Although Tague stressed that RDF remained core to the future of Calais, he recognised that its richness and flexibility could present a barrier to some classes of developer. Inclusion of microformats and Simple Tags was therefore seen as a pragmatic step to bootstrap wider adoption.

The Natural Language Processing (NLP) engine behind early versions of Calais did little with external data that might enhance knowledge of a particular domain or area of interest. With Calais 2.0, the team has started to include information from external 'lexicons' that can then be integrated with the underlying text and passed together through Calais' NLP system. Tague reckons that this process maintains their intended minimum accuracy levels of 90% or more. Initial offerings include information from 12 areas, including recording artists and pharmaceuticals. With the initial steps already taken, Tague estimates that the number of 'open data assets' utilised in this way will grow rapidly, with Linked Data Project participants, Freebase and similar services offering obvious early inclusions.

Tom tells me that there is now a whole team within the Calais project devoted to acquiring these open data assets, in order to embed them within Calais and enhance its knowledge of specific domains. He was also pleased to report that the newly amalgamated Thomson Reuters management has validated and approved the direction being taken by Calais; a journey begun in the pre-merger days of Reuters.

Commenting ahead of the announcement, IDC's Susan Feldman said;

"Calais plugs a hole in the Semantic Web. The problem with the concept of the Semantic Web is that language, in all its variety, makes it difficult to pin down meaning. Established media companies like Thomson Reuters have a great deal of experience in establishing standard vocabularies to help people find information. By uniting the many ways of stating an idea in a single term or group of terms, Calais can begin to spread standard approaches to how we express ideas. Today, if you ask for documents on 'high blood pressure' in a standard keyword matching search engine, you won't get documents about 'hypertension'. If we start to use standard vocabularies, even behind the scenes, we can get users to all the information that is pertinent to their queries."

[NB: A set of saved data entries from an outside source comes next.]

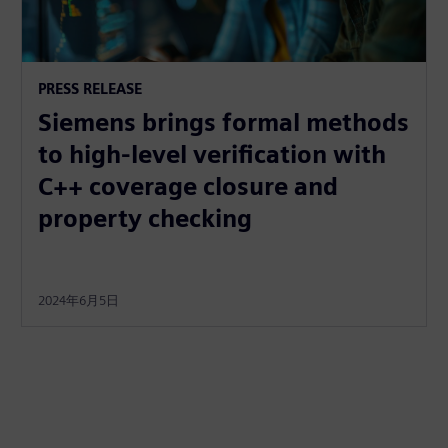
PRESS RELEASE
Siemens brings formal methods
to high-level verification with
C++ coverage closure and
property checking
2024年6月5日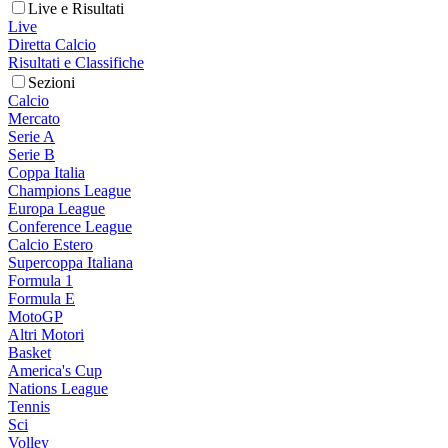
Live e Risultati
Live
Diretta Calcio
Risultati e Classifiche
Sezioni
Calcio
Mercato
Serie A
Serie B
Coppa Italia
Champions League
Europa League
Conference League
Calcio Estero
Supercoppa Italiana
Formula 1
Formula E
MotoGP
Altri Motori
Basket
America's Cup
Nations League
Tennis
Sci
Volley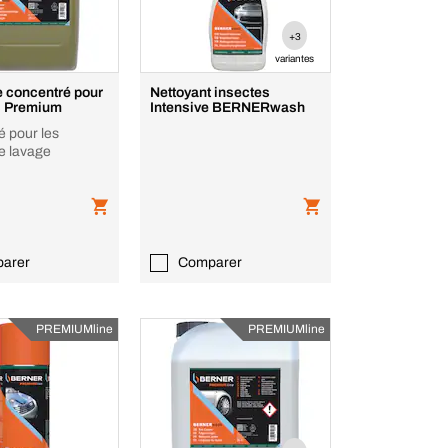
+3
variantes
e concentré pour
Nettoyant insectes
s Premium
Intensive BERNERwash
 pour les
de lavage
arer
Comparer
PREMIUMline
PREMIUMline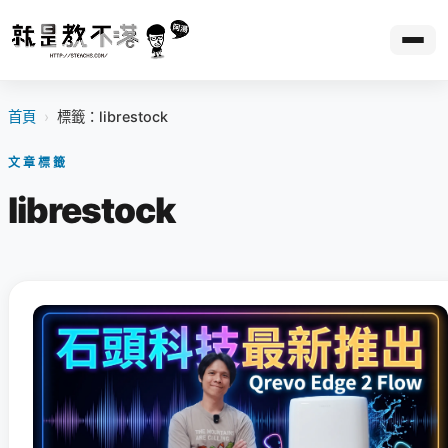
首頁
›
標籤：librestock
文章標籤
librestock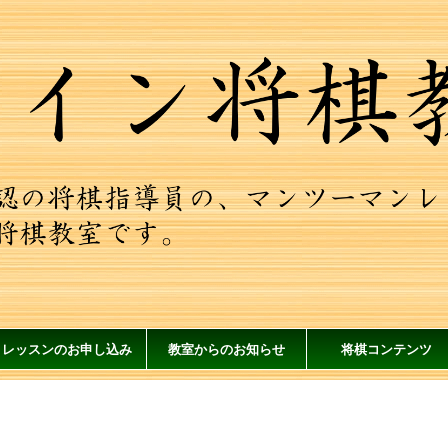
レッスンのお申し込み
教室からのお知らせ
将棋コンテンツ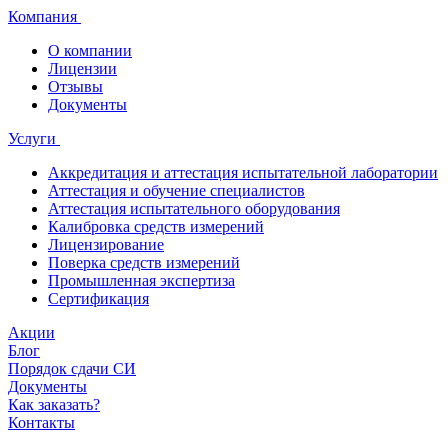
Компания
О компании
Лицензии
Отзывы
Документы
Услуги
Аккредитация и аттестация испытательной лаборатории
Аттестация и обучение специалистов
Аттестация испытательного оборудования
Калибровка средств измерений
Лицензирование
Поверка средств измерений
Промышленная экспертиза
Сертификация
Акции
Блог
Порядок сдачи СИ
Документы
Как заказать?
Контакты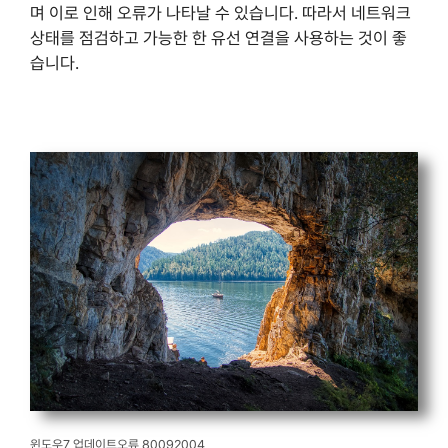
며 이로 인해 오류가 나타날 수 있습니다. 따라서 네트워크
상태를 점검하고 가능한 한 유선 연결을 사용하는 것이 좋
습니다.
윈도우7 업데이트오류 80092004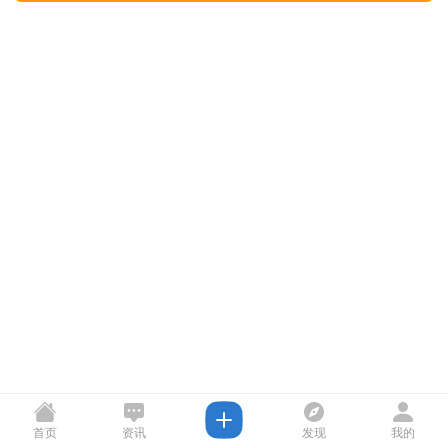
首页
资讯
发现
我的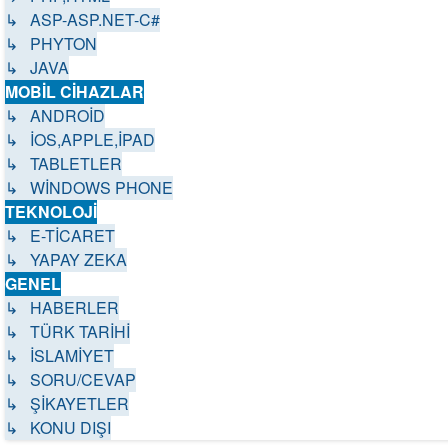
↳ ASP-ASP.NET-C#
↳ PHYTON
↳ JAVA
MOBİL CİHAZLAR
↳ ANDROİD
↳ İOS,APPLE,İPAD
↳ TABLETLER
↳ WİNDOWS PHONE
TEKNOLOJİ
↳ E-TİCARET
↳ YAPAY ZEKA
GENEL
↳ HABERLER
↳ TÜRK TARİHİ
↳ İSLAMİYET
↳ SORU/CEVAP
↳ ŞİKAYETLER
↳ KONU DIŞI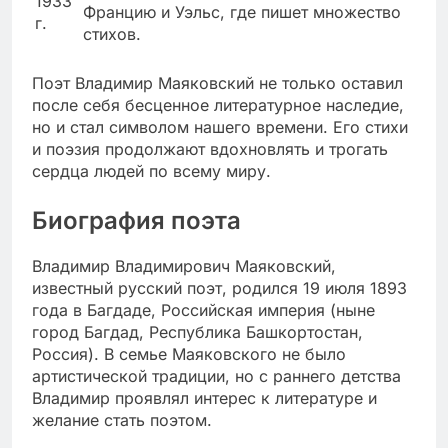
1933
Францию и Уэльс, где пишет множество
г.
стихов.
Поэт Владимир Маяковский не только оставил
после себя бесценное литературное наследие,
но и стал символом нашего времени. Его стихи
и поэзия продолжают вдохновлять и трогать
сердца людей по всему миру.
Биография поэта
Владимир Владимирович Маяковский,
известный русский поэт, родился 19 июля 1893
года в Багдаде, Российская империя (ныне
город Багдад, Республика Башкортостан,
Россия). В семье Маяковского не было
артистической традиции, но с раннего детства
Владимир проявлял интерес к литературе и
желание стать поэтом.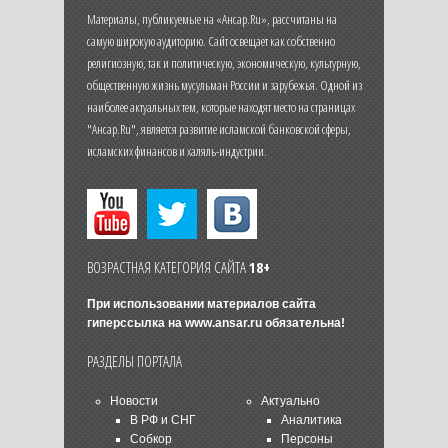
Материалы, публикуемые на «Ансар.Ru», рассчитаны на
самую широкую аудиторию. Сайт освещает как собственно
религиозную, так и политическую, экономическую, культурную,
общественную жизнь мусульман России и зарубежья. Одной из
наиболее актуальных тем, которые находят место на страницах
"Ансар.Ru", является развитие исламской банковской сферы,
исламских финансов и халяль-индустрии.
ВОЗРАСТНАЯ КАТЕГОРИЯ САЙТА
18+
При использовании материалов сайта
гиперссылка на
www.ansar.ru
обязательна!
РАЗДЕЛЫ ПОРТАЛА
Новости
Актуально
В РФ и СНГ
Аналитика
Собкор
Персоны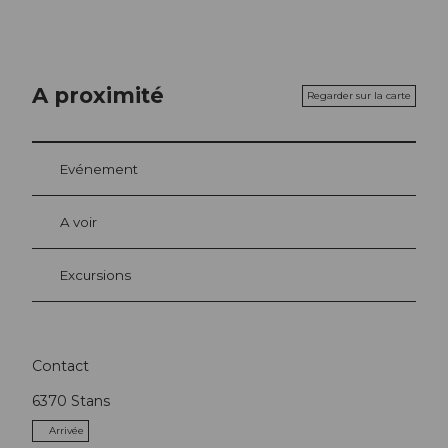
A proximité
Regarder sur la carte
Evénement
A voir
Excursions
Contact
6370
Stans
Arrivée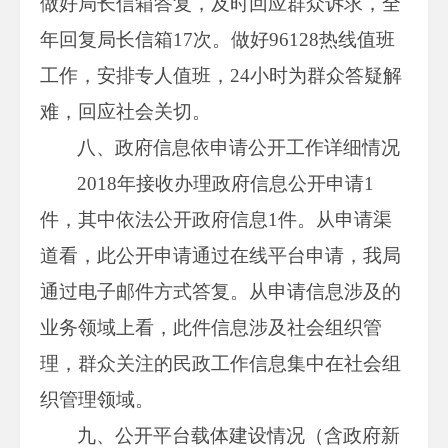
做好局长信箱答复，及时回应群众诉求，全
年回复局长信箱17次。做好96128热线值班
工作，安排专人值班，24小时为群众答疑解
难，回应社会关切。
八、政府信息依申请公开工作详细情况
2018年接收办理政府信息公开申请1
件，其中依法公开政府信息1件。从申请渠
道看，此公开申请通过在线平台申请，我局
通过电子邮件方式答复。从申请信息涉及的
业务领域上看，此件信息涉及社会组织管
理，群众关注的民政工作信息集中在社会组
织管理领域。
九、公开平台载体建设情况（含政府新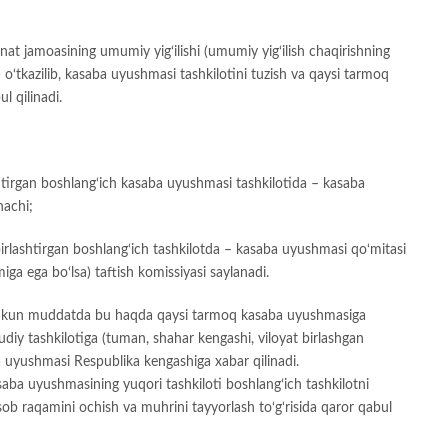
t jamoasining umumiy yig‘ilishi (umumiy yig‘ilish chaqirishning
o‘tkazilib, kasaba uyushmasi tashkilotini tuzish va qaysi tarmoq
l qilinadi.
htirgan boshlang‘ich kasaba uyushmasi tashkilotida – kasaba
nachi;
irlashtirgan boshlang‘ich tashkilotda – kasaba uyushmasi qo‘mitasi
iga ega bo‘lsa) taftish komissiyasi saylanadi.
 o‘n kun muddatda bu haqda qaysi tarmoq kasaba uyushmasiga
diy tashkilotiga (tuman, shahar kengashi, viloyat birlashgan
a uyushmasi Respublika kengashiga xabar qilinadi.
saba uyushmasining yuqori tashkiloti boshlang‘ich tashkilotni
sob raqamini ochish va muhrini tayyorlash to‘g‘risida qaror qabul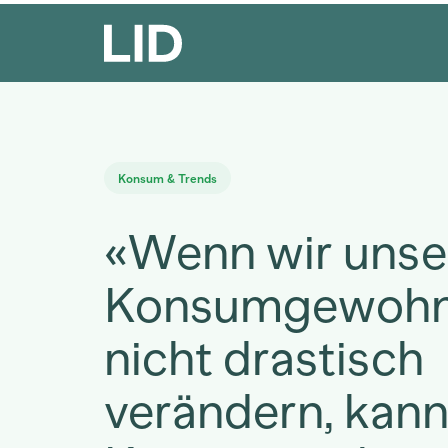
Konsum & Trends
«Wenn wir unse
Konsumgewohn
nicht drastisch
verändern, kann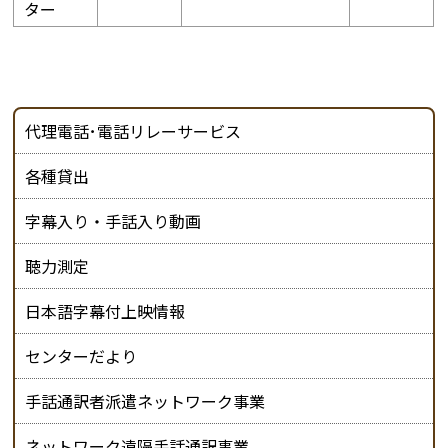
ター
代理電話･電話リレーサービス
各種貸出
字幕入り・手話入り動画
聴力測定
日本語字幕付上映情報
センターだより
手話通訳者派遣ネットワーク事業
ネットワーク遠隔手話通訳事業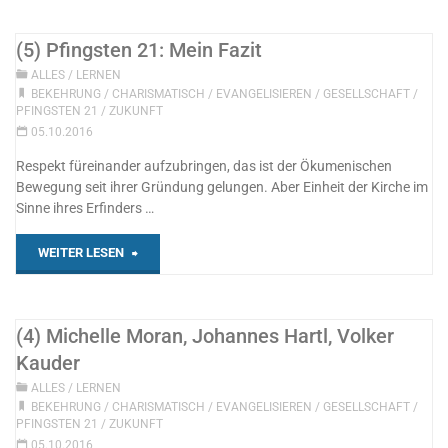
(5) Pfingsten 21: Mein Fazit
ALLES
/
LERNEN
BEKEHRUNG
/
CHARISMATISCH
/
EVANGELISIEREN
/
GESELLSCHAFT
/
PFINGSTEN 21
/
ZUKUNFT
05.10.2016
Respekt füreinander aufzubringen, das ist der Ökumenischen
Bewegung seit ihrer Gründung gelungen. Aber Einheit der Kirche im
Sinne ihres Erfinders …
"
WEITER LESEN
(5)
Pfingsten
(4) Michelle Moran, Johannes Hartl, Volker
Kauder
21:
ALLES
/
LERNEN
BEKEHRUNG
/
CHARISMATISCH
/
EVANGELISIEREN
/
GESELLSCHAFT
/
Mein
PFINGSTEN 21
/
ZUKUNFT
05.10.2016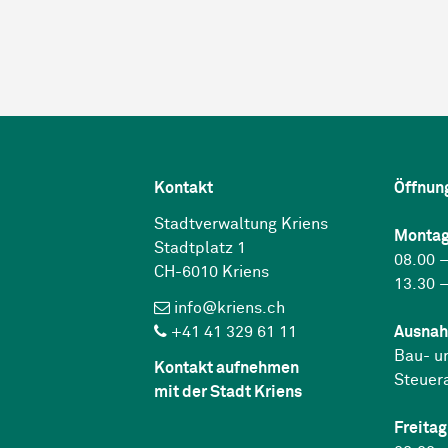
Kontakt
Öffnun
Stadtverwaltung Kriens
Montag
Stadtplatz 1
08.00 –
CH-6010 Kriens
13.30 –
info@kriens.ch
+41 41 329 61 11
Ausnah
Bau- u
Kontakt aufnehmen
Steuer
mit der Stadt Kriens
Freitag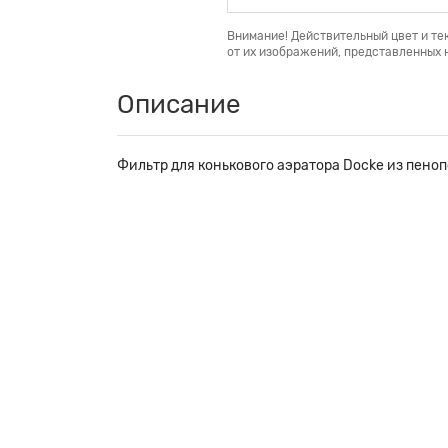
Внимание! Действительный цвет и те
от их изображений, представленных н
Описание
Фильтр для конькового аэратора Docke из пен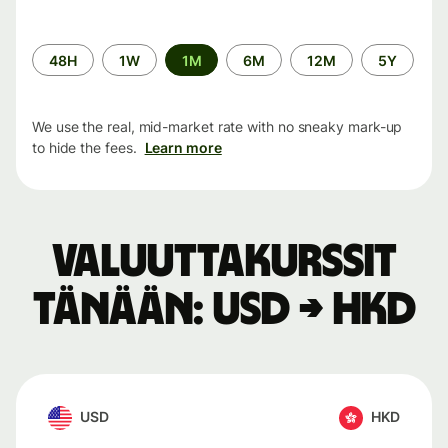
Time
48H
1W
1M
6M
12M
5Y
period
We use the real, mid-market rate with no sneaky mark-up
to hide the fees.
Learn more
Valuuttakurssit
tänään: USD → HKD
USD
HKD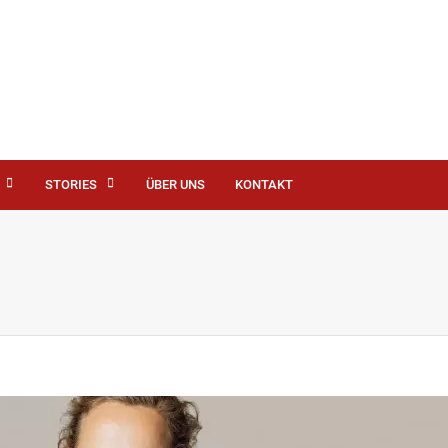
STORIES
ÜBER UNS
KONTAKT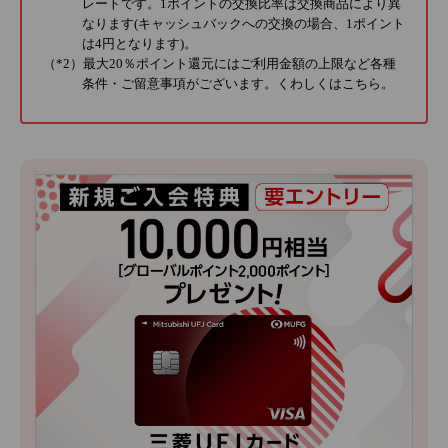
レートです。1ポイントの交換比率は交換商品により異
なります(キャッシュバックへの交換の場合、1ポイント
は4円となります)。
（*2）最大20％ポイント還元にはご利用金額の上限など各種
条件・ご留意事項がございます。くわしくは
こちら
。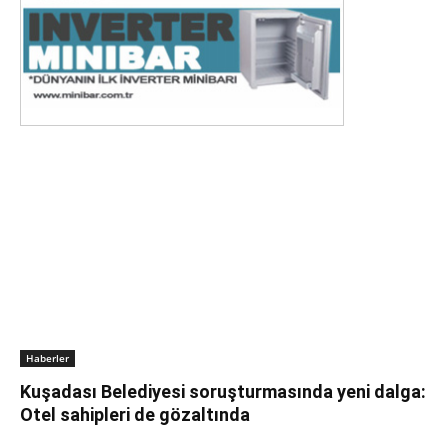
Haberler
Kuşadası Belediyesi soruşturmasında yeni dalga:
Otel sahipleri de gözaltında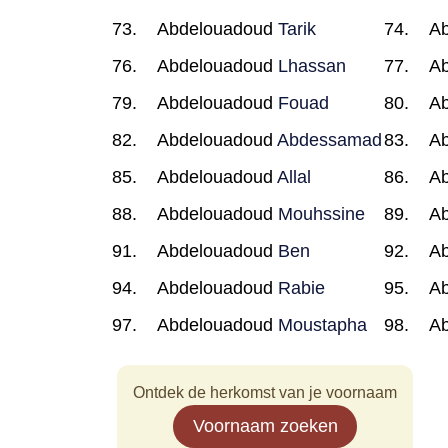
Abdelouadoud
Tarik
A
Abdelouadoud
Lhassan
A
Abdelouadoud
Fouad
A
Abdelouadoud
Abdessamad
A
Abdelouadoud
Allal
A
Abdelouadoud
Mouhssine
A
Abdelouadoud
Ben
A
Abdelouadoud
Rabie
A
Abdelouadoud
Moustapha
A
Ontdek de herkomst van je voornaam
Voornaam zoeken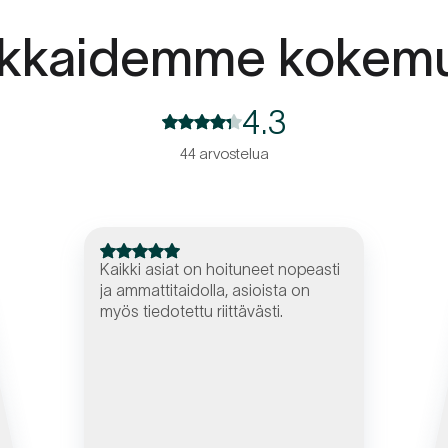
akkaidemme kokemu
4.3
44 arvostelua
Kaikki asiat on hoituneet nopeasti
ja ammattitaidolla, asioista on
myös tiedotettu riittävästi.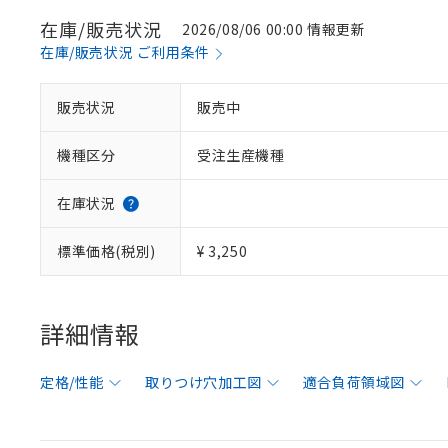
在庫/販売状況
2026/08/06 00:00 情報更新
在庫/販売状況 ご利用条件
販売状況
販売中
機種区分
受注生産機種
在庫状況
標準価格(税別)
¥ 3,250
詳細情報
定格/性能
取りつけ穴加工図
適合負荷領域図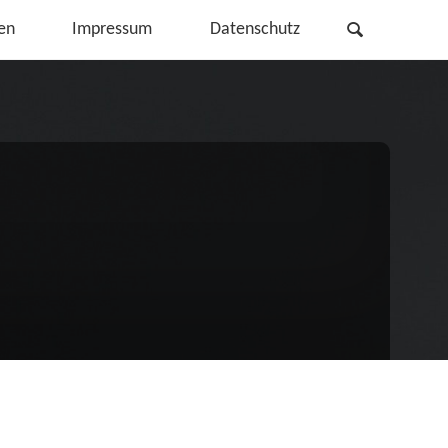
Search
en
Impressum
Datenschutz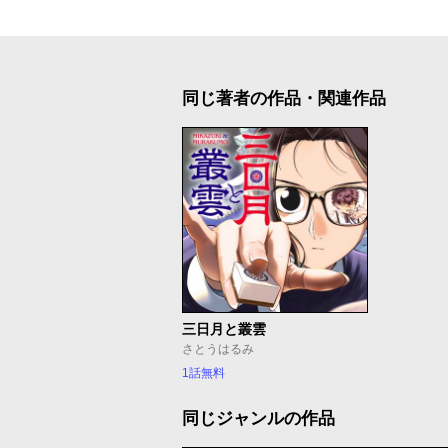
同じ著者の作品・関連作品
三日月と叢雲
さとうはるみ
1話無料
同じジャンルの作品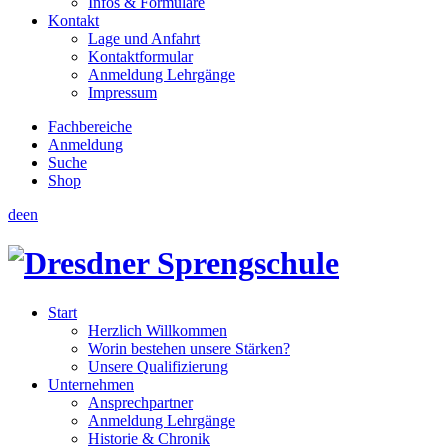
Infos & Formulare
Kontakt
Lage und Anfahrt
Kontaktformular
Anmeldung Lehrgänge
Impressum
Fachbereiche
Anmeldung
Suche
Shop
de
en
Start
Herzlich Willkommen
Worin bestehen unsere Stärken?
Unsere Qualifizierung
Unternehmen
Ansprechpartner
Anmeldung Lehrgänge
Historie & Chronik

The notion of 'behind the scenes' to which Susan refers is important here. It is perhaps infeasible to expect everyone to conform to consistent linguistic usage across the Web. It becomes achievable - and valuable - when tools such as Calais are able to perform that standardising activity on our behalf, without modifying the text that we actually create in the first place.

Susan continued,

"Calais, and other text analytics tools, can sharpen search by identifying the information elements that people might be looking for, and tagging documents with them. These tools extract names of people, places, things, and types of events. They tag a document so that a search engine will incorporate these standard tags in their indices. When someone searches for IBM, they will get 'Big Blue' or 'International Business Machines', no matter how that name is expressed. Documents that discuss mergers and acquisitions will be found and grouped together for users to explore in an organized fashion. Search engines like Yahoo!, with their new Search Monkey platform are prepared to take advantage of these extractions. The upshot is that search results will be more precise. That's good news for searchers. Announcements like Search Monkey and Calais should kick off a new wave of semantic innovation and improved interaction."

Calais is an important example of web-scale infrastructure upon which a growing number of third parties could and should rely. With this release, the back-end web service becomes even more capable. More importantly (for now) the three externally-facing announcements will go a long way toward showing more people how semantic technologies can add value; easily, flexibly, and inside applications and user experiences with which they are already comfortable.